Enerji işçileri ilk Ankara yürüyüşünü 7 Ekim'de Milas'tan başlatarak 10 Ekim'de Meclis önünde noktalamışlardı. Baretlerini Meclis önüne bırakan işçiler, TBMM’den özelleştirmenin iptali yönünde bir karar çıkmaması halinde çok daha kalabalık geleceklerini, gerekirse bir kent olarak yürüyeceklerini ilan etmişlerdi.

Şimdi işçiler ihaleye fesat karıştırma, yolsuzluk, dolandırıcılık ve rüşvet üzerinden yiyicilikleri ortaya saçılmış devletin Yatağan'da, Yeniköy'de, Kemerköy'de santralleri ve madenleri satamayacağını vurgulayarak Ankara'ya gidiyorlar.

"Ankara yolumuz, ölüm olsa sonumuz!”, “Ölmek var, dönmek yok!” kararlılığını dile getiren işçiler, iktidar bloğu içerisindeki güç savaşını karşılarına alarak, büyük TEKEL direnişinin ve Gezi ruhunun deneyimlerinden de faydalanarak özelleştirmeyi durdurabilirler.

Özelleştirmeler üzerinden büyük vurgunlar sağlayan sermayenin gözüdönmüş neoliberal politikalarında bir delik açılması yönüyle önemli bir kazanım olacaktır enerji ve maden işçilerinin elde edeceği sonuç. Ancak direniş sendikal bürokrasinin insafına terkedilmeden, sınıf bilinçli öncü işçilerin inisiyatif almasıyla kazanım sağlayabilir.
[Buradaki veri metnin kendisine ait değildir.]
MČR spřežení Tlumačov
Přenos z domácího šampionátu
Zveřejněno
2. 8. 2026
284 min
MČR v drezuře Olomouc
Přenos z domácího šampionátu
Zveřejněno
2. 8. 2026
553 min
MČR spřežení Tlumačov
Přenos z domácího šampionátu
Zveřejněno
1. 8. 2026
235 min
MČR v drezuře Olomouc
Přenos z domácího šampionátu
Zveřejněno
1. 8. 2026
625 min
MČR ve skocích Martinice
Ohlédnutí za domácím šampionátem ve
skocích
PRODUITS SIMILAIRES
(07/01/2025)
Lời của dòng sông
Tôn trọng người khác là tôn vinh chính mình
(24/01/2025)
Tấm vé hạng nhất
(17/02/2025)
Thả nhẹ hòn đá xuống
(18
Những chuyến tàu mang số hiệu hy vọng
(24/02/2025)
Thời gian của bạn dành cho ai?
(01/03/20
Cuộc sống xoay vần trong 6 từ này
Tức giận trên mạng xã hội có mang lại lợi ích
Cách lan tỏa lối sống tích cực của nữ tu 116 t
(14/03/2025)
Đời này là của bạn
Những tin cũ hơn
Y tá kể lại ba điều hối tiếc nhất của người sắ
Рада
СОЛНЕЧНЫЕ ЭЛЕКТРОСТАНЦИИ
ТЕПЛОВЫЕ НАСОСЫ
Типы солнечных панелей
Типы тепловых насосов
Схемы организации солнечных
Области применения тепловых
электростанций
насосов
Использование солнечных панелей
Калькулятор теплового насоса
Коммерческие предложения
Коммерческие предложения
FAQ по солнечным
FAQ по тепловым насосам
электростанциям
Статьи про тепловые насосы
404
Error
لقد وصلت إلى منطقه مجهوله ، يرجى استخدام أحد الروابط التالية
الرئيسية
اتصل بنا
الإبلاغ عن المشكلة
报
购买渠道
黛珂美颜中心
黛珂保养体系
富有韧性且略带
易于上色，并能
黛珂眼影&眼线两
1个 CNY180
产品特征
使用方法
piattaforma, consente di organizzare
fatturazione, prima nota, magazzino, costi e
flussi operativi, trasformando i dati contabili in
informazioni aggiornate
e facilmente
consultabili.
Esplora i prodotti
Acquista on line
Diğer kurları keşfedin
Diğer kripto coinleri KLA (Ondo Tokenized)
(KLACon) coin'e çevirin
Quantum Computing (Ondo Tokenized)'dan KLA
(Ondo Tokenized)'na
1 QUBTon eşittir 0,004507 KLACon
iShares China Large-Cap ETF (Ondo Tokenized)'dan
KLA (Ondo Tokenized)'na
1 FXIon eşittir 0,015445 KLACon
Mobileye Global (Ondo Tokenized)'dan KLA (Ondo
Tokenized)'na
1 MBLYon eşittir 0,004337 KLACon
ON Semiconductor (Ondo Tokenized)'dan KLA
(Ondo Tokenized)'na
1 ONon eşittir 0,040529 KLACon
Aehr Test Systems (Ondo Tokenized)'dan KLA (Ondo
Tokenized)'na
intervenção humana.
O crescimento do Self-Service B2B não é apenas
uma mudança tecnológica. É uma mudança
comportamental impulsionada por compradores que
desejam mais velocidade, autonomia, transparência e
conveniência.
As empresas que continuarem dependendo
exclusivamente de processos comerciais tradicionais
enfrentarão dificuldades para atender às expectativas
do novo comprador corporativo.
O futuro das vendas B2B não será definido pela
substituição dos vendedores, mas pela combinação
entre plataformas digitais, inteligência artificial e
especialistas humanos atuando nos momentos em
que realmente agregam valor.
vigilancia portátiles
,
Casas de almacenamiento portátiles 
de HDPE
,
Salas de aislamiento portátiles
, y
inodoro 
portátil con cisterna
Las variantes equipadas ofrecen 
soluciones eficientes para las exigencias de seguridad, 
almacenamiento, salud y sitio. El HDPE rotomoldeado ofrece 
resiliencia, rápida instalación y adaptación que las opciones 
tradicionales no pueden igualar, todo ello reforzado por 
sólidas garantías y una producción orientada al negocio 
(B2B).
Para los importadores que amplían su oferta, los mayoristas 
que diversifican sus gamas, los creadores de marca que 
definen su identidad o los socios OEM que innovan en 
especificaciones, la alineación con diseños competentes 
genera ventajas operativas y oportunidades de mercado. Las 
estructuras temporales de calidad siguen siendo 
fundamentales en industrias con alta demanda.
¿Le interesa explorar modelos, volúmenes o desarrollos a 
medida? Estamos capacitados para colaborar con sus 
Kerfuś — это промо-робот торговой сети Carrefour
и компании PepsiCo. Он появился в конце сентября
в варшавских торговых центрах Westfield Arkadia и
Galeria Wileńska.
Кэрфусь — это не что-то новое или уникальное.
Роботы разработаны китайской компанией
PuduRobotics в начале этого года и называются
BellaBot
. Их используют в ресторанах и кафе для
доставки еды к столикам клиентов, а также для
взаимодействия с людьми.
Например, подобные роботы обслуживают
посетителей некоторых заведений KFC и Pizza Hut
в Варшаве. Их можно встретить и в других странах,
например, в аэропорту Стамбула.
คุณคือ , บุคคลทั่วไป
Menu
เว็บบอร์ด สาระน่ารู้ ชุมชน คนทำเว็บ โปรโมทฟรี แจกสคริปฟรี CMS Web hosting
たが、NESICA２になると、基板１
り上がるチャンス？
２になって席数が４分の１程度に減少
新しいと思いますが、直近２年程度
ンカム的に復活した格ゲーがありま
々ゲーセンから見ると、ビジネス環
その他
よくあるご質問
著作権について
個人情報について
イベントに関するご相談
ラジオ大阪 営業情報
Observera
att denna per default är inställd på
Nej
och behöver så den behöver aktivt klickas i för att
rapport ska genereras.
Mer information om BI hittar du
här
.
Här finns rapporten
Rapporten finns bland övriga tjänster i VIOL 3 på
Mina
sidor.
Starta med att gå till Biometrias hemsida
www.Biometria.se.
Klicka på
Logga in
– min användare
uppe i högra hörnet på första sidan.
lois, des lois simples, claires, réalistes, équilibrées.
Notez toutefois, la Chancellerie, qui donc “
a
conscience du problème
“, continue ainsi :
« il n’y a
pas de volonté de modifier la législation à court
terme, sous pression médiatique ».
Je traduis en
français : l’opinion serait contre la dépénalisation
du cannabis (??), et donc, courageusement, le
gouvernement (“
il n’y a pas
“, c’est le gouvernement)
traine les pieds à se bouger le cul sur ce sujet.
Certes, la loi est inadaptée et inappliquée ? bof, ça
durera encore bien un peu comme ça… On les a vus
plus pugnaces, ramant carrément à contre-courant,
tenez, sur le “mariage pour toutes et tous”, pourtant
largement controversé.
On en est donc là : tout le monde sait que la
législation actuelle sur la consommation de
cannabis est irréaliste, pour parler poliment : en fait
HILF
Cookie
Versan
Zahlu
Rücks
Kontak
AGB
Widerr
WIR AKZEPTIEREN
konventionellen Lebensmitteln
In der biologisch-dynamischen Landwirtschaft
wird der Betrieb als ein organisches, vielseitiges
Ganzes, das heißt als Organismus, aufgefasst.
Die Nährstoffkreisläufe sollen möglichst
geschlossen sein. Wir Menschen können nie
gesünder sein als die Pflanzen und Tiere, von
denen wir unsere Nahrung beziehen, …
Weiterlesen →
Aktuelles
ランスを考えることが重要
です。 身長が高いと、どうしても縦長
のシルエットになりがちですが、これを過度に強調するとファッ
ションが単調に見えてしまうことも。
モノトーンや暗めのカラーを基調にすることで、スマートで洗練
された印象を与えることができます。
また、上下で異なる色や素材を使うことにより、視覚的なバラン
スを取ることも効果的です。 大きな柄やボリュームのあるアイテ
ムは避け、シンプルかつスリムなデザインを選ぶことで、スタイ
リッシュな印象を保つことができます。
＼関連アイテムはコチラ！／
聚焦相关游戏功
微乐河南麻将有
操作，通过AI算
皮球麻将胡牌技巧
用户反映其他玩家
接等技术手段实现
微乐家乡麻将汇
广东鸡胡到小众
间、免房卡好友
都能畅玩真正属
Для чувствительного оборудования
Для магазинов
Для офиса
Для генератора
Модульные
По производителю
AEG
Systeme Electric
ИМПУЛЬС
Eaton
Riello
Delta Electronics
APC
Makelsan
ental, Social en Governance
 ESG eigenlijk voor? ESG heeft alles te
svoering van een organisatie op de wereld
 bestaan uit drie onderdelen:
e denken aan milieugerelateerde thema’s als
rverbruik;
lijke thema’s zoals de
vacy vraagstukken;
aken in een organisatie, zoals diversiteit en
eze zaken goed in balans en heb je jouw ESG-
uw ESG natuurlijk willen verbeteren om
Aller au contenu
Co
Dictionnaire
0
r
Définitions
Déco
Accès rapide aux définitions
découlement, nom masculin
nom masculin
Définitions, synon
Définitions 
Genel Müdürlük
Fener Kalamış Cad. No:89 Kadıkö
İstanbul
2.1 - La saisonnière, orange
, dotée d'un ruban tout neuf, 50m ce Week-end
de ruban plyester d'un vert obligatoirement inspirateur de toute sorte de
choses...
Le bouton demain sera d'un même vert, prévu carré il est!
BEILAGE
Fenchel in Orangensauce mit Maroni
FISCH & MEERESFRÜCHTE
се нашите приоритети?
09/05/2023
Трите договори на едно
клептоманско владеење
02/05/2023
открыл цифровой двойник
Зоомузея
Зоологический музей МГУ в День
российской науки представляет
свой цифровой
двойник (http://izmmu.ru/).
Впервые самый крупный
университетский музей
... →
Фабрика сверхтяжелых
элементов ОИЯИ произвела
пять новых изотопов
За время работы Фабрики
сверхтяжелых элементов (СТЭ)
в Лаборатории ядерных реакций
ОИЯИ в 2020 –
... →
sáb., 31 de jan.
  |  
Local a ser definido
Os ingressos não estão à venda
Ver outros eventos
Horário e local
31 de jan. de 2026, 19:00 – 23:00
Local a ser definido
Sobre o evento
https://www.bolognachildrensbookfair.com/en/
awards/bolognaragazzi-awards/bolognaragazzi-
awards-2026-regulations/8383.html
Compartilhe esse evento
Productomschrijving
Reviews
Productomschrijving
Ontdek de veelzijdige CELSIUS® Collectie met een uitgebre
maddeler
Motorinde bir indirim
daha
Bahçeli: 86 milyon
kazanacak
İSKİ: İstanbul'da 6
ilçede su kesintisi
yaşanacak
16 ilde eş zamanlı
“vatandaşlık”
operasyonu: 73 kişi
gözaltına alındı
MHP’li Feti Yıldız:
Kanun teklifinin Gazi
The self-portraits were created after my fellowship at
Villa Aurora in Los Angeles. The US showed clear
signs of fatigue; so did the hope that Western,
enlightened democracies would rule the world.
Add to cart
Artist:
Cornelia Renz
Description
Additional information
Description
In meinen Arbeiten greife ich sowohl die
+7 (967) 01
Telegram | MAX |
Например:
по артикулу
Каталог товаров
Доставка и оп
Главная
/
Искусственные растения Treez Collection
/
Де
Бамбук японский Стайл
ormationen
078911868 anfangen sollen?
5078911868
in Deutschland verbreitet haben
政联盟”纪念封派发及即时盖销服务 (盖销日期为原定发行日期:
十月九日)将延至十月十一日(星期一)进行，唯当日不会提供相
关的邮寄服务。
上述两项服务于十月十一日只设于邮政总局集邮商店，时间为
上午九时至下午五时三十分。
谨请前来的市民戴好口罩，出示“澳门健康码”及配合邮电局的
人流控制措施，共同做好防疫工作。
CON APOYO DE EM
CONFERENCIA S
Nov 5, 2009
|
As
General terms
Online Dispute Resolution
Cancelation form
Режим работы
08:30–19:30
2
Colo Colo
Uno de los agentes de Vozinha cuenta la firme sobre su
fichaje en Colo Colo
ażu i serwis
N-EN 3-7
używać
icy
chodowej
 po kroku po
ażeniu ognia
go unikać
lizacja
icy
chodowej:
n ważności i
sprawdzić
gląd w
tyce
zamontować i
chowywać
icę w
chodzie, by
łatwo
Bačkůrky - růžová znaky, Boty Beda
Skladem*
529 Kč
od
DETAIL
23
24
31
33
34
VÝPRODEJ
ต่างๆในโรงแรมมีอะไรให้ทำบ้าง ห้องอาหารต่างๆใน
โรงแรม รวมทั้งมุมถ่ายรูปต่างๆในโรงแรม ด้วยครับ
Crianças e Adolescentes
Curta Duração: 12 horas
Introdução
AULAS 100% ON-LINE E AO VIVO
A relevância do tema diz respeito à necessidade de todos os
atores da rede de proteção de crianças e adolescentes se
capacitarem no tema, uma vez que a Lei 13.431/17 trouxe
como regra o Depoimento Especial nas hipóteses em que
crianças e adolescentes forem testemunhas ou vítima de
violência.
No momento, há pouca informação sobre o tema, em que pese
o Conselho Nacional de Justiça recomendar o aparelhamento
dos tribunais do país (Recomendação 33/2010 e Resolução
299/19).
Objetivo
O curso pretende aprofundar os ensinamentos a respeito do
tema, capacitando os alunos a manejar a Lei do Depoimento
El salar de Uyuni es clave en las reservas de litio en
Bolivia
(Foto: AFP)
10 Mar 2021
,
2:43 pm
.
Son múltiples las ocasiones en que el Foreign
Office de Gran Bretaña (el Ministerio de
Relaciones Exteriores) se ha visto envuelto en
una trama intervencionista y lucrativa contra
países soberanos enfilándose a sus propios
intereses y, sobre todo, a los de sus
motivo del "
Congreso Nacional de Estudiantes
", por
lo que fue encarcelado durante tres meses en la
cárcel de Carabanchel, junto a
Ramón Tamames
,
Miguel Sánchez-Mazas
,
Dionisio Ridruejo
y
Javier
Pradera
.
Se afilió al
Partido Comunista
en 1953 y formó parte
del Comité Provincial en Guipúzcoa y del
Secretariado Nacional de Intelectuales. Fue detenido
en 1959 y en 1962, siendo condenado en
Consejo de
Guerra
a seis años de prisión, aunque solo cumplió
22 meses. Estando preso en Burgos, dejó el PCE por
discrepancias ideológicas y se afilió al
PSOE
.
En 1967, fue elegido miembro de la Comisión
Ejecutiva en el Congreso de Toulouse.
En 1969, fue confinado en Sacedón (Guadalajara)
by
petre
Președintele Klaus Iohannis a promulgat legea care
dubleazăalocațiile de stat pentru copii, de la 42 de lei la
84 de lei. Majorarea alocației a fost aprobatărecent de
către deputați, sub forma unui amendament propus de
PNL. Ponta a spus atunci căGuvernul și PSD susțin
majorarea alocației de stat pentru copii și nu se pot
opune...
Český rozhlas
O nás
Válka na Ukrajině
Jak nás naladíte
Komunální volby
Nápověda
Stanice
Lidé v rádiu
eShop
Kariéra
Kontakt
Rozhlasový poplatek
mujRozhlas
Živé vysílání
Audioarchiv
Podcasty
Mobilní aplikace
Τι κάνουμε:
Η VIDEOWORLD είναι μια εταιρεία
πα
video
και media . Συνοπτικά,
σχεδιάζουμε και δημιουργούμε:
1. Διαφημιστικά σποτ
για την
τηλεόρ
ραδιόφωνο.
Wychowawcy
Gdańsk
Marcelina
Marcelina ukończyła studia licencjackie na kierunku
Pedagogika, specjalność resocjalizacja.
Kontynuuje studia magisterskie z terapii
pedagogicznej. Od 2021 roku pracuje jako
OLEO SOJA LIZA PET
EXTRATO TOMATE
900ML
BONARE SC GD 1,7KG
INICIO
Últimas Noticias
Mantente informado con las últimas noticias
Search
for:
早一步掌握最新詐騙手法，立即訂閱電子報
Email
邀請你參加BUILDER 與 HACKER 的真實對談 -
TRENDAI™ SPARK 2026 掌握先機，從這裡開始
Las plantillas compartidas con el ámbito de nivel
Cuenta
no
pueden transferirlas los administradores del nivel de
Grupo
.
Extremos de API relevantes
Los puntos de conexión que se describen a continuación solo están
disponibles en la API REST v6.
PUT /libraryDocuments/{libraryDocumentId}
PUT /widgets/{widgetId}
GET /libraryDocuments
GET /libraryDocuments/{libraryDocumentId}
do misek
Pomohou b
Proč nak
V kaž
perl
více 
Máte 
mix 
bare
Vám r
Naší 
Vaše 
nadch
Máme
Aynı zamanda enerji ve maden işçilerinin bu direnişine, Gezi ruhunun taşıyıcıları etkin bir biçimde sahip çıkmak durumundalar. İşçi sınıfının özelleştirme talanına karşı sokakta olan bölüğü “Her yer Yatağan, her yer direniş!” dayanışmasıyla kucaklanmalıdır.